WORK INSTRUCTIONS: Your task is to reproduce exactly the lines from the line with "Suriya bu həftə Türkiyə vasitəsilə" through the end of the records below.

DATASET CONTENT:
==*==

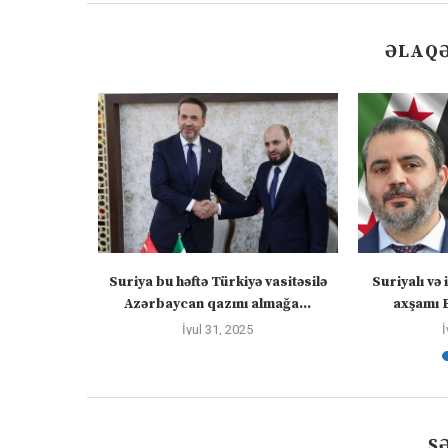
ƏLAQƏ
: Zəngəzur
Suriya bu həftə Türkiyə vasitəsilə
Suriyalı və 
skvanı...
Azərbaycan qazını almağa...
axşamı 
İyul 31, 2025
İ
Ş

==*==

ANSWER TO THE PROBLEM:
Suriya bu həftə Türkiyə vasitəsilə
Suriyalı və 
skvanı...
Azərbaycan qazını almağa...
axşamı 
İyul 31, 2025
İ
Ş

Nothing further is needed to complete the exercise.